#### To do
In the records, find each line where "Wrestling" occurs, and copy it.

----

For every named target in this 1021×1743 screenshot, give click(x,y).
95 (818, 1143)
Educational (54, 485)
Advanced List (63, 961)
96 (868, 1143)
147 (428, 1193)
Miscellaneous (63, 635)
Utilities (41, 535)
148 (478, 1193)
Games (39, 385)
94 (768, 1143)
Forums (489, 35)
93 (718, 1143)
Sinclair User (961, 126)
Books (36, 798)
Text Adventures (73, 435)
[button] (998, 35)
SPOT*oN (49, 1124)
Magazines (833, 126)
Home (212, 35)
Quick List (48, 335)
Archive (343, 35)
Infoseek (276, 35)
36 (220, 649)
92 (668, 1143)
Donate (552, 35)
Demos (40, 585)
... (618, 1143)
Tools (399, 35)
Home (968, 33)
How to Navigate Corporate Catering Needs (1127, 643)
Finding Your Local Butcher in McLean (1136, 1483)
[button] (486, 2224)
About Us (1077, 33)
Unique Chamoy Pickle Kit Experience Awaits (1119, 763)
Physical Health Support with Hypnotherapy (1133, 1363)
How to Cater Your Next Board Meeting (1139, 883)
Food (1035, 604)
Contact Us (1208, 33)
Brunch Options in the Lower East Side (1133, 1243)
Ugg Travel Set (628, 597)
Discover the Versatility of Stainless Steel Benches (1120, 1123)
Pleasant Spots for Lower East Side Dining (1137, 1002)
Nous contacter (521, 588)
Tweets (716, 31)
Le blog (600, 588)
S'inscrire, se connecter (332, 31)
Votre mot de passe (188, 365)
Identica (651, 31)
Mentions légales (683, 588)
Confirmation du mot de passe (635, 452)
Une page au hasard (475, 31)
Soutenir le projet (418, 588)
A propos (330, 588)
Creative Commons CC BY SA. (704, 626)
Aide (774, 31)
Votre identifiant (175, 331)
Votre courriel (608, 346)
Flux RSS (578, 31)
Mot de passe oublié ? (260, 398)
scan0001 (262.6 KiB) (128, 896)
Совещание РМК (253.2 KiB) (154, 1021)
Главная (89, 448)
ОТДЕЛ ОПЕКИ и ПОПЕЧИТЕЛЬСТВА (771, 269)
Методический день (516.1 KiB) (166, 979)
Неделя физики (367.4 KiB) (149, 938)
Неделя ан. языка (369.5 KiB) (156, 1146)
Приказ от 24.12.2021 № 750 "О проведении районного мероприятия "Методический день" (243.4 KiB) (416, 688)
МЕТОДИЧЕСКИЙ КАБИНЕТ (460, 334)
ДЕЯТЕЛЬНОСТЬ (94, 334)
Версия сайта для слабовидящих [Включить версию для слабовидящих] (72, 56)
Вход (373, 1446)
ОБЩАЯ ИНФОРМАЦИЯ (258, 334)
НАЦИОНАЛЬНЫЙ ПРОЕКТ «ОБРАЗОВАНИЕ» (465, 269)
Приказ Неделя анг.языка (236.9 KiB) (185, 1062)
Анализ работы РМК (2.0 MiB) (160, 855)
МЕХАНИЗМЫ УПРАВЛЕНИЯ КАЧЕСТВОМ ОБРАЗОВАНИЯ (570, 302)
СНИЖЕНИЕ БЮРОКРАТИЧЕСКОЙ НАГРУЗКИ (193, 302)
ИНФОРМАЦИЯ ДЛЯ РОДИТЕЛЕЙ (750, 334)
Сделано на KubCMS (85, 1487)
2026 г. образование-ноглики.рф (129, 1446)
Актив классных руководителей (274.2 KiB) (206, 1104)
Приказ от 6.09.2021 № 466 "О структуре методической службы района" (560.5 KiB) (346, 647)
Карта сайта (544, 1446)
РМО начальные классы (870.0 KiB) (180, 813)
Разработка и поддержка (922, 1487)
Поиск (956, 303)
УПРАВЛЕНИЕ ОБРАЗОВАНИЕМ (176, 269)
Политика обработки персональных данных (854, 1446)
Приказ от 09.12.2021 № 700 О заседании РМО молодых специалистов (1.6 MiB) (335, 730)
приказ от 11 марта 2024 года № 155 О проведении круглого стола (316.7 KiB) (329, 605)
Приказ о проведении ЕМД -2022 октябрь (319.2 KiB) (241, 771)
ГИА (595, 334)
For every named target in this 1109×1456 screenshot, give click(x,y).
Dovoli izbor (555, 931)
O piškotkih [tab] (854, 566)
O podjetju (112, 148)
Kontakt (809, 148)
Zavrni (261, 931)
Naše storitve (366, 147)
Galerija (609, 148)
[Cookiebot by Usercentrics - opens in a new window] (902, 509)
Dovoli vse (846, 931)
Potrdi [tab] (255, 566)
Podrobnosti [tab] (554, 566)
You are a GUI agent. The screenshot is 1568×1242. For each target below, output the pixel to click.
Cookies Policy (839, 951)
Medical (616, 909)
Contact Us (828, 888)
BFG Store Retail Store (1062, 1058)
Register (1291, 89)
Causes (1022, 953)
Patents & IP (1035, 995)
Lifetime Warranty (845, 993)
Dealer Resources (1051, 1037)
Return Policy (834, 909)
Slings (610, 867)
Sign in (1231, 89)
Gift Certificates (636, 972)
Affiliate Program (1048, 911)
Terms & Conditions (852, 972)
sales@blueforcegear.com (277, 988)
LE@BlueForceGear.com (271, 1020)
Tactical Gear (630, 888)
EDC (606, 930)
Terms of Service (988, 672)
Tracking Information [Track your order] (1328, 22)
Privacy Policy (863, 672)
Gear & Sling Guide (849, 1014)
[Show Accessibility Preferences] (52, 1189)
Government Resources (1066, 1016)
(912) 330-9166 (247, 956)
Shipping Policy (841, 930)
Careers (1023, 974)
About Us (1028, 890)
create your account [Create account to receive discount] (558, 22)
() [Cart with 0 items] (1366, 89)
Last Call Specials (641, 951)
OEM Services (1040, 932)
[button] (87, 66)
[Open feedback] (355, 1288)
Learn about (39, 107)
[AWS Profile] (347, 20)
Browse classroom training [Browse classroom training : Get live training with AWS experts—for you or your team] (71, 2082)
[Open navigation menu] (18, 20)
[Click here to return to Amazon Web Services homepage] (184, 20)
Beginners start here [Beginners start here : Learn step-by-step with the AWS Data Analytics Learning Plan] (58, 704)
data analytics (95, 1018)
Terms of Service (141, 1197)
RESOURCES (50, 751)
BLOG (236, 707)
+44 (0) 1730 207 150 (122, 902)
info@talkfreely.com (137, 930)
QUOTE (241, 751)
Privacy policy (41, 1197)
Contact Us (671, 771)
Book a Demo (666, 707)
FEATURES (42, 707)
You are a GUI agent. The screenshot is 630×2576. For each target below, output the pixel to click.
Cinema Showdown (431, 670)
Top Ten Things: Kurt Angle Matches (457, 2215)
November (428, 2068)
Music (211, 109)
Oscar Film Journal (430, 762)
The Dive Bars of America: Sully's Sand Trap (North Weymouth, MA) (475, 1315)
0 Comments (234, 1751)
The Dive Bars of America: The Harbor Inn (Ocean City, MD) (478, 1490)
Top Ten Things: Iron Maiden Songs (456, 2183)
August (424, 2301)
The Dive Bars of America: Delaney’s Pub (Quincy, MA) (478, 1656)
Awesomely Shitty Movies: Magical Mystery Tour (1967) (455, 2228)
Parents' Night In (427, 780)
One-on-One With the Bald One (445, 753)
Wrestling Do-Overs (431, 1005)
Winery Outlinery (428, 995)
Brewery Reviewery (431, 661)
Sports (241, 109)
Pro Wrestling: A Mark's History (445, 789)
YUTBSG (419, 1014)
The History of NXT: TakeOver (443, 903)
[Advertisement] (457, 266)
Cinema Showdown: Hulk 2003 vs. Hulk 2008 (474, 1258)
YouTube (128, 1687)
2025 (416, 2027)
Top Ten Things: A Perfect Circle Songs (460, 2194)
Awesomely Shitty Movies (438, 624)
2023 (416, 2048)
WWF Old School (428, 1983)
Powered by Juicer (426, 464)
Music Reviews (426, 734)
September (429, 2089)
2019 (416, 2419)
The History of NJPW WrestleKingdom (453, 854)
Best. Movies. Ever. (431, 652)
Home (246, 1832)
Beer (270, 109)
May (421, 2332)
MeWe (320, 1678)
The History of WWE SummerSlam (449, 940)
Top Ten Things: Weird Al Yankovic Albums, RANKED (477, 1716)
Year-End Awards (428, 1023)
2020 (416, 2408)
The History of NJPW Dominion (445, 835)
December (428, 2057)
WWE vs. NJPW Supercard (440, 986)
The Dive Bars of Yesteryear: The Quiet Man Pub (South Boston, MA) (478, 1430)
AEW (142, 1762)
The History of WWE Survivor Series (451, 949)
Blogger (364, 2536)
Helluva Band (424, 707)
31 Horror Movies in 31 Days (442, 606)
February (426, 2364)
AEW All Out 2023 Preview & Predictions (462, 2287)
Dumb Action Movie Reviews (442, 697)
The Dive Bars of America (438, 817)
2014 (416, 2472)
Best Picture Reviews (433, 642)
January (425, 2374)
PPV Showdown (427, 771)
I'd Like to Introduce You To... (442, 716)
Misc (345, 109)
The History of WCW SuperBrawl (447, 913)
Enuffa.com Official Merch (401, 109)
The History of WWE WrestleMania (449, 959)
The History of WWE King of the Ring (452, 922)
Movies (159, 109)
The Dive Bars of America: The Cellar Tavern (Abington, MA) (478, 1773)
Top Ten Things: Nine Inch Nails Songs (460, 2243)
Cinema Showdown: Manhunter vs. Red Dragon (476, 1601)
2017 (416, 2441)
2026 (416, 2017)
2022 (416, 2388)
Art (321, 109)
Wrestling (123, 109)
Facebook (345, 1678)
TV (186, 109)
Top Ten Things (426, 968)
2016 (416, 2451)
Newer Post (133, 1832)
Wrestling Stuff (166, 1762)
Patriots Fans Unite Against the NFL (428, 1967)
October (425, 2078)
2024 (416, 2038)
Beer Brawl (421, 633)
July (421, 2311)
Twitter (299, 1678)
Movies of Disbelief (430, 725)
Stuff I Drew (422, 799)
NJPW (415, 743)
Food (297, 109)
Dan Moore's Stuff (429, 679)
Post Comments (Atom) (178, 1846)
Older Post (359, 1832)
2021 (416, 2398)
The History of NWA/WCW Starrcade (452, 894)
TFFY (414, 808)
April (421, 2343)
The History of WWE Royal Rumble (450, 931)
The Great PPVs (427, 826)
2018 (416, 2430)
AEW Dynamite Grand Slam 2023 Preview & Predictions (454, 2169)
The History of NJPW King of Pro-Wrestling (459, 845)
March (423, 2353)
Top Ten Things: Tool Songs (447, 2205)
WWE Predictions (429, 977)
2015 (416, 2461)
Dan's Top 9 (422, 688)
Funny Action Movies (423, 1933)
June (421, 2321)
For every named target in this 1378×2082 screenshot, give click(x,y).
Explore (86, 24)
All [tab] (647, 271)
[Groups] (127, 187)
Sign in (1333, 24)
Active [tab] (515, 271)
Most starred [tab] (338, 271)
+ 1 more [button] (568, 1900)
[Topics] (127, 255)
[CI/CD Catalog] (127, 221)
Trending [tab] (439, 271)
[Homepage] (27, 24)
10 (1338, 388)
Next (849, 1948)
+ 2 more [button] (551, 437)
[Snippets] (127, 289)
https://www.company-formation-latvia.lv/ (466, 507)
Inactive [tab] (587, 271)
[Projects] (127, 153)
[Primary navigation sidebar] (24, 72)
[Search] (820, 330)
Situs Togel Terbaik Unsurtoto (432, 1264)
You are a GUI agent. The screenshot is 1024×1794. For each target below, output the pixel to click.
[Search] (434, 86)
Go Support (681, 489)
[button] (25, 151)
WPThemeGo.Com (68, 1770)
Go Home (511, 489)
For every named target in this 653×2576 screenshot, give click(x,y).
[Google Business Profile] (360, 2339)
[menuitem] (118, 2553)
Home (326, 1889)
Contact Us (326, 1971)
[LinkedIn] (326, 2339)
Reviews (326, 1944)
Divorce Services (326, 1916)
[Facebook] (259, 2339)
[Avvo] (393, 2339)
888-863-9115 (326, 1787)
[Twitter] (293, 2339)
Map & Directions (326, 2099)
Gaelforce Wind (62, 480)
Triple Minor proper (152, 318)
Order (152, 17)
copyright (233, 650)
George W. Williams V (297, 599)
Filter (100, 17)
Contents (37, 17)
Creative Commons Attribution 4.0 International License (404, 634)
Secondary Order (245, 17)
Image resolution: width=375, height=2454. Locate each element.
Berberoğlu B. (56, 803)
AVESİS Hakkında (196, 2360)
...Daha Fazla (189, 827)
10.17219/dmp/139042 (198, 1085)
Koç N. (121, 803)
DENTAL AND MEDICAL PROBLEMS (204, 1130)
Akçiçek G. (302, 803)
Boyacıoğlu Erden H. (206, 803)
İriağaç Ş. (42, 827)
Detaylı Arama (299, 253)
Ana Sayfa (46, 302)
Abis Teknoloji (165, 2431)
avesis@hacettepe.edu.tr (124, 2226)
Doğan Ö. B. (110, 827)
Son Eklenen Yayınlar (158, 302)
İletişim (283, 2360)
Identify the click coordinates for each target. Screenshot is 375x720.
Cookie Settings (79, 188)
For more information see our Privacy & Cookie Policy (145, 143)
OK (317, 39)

----

#### Response to this task
Wrestling Do-Overs (431, 1005)
Pro Wrestling: A Mark's History (445, 789)
Wrestling (123, 109)
Wrestling Stuff (166, 1762)
The History of NJPW King of Pro-Wrestling (459, 845)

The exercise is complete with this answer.